[Extracted page text data]
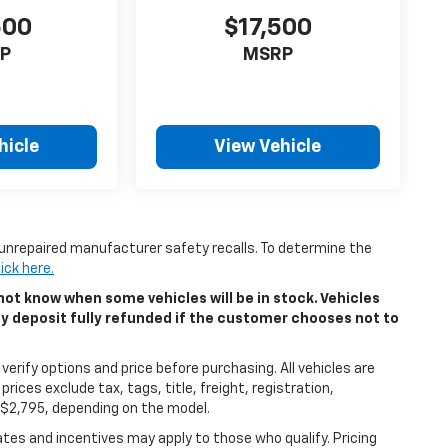
500
$17,500
P
MSRP
hicle
View Vehicle
unrepaired manufacturer safety recalls. To determine the
lick here.
ot know when some vehicles will be in stock. Vehicles
ny deposit fully refunded if the customer chooses not to
erify options and price before purchasing. All vehicles are
 prices exclude tax, tags, title, freight, registration,
5-$2,795, depending on the model.
bates and incentives may apply to those who qualify. Pricing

TASK DESCRIPTION:
Omit the pictures and write out the remaining data exactly.

WRITTEN REPLY:
500
$17,500
P
MSRP
hicle
View Vehicle
unrepaired manufacturer safety recalls. To determine the
lick here.
ot know when some vehicles will be in stock. Vehicles
ny deposit fully refunded if the customer chooses not to
erify options and price before purchasing. All vehicles are
 prices exclude tax, tags, title, freight, registration,
5-$2,795, depending on the model.
bates and incentives may apply to those who qualify. Pricing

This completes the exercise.